## TASK OBJECTIVE
Copy nothing but the text: repeat each entry exactly and drop the images.
#####
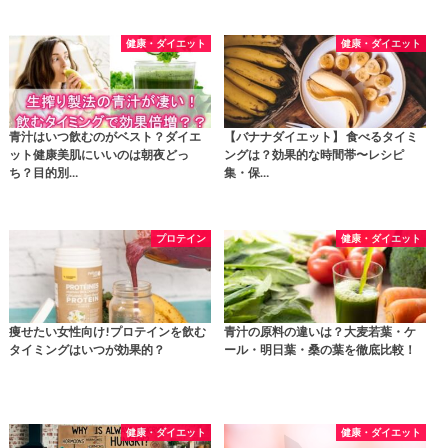
健康・ダイエット
健康・ダイエット
青汁はいつ飲むのがベスト？ダイエ
【バナナダイエット】 食べるタイミ
ット健康美肌にいいのは朝夜どっ
ングは？効果的な時間帯〜レシピ
ち？目的別…
集・保…
プロテイン
健康・ダイエット
痩せたい女性向け!プロテインを飲む
青汁の原料の違いは？大麦若葉・ケ
タイミングはいつが効果的？
ール・明日葉・桑の葉を徹底比較！
健康・ダイエット
健康・ダイエット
#####
## COMPLETED EXERCISE
健康・ダイエット
健康・ダイエット
青汁はいつ飲むのがベスト？ダイエ
【バナナダイエット】 食べるタイミ
ット健康美肌にいいのは朝夜どっ
ングは？効果的な時間帯〜レシピ
ち？目的別…
集・保…
プロテイン
健康・ダイエット
痩せたい女性向け!プロテインを飲む
青汁の原料の違いは？大麦若葉・ケ
タイミングはいつが効果的？
ール・明日葉・桑の葉を徹底比較！
健康・ダイエット
健康・ダイエット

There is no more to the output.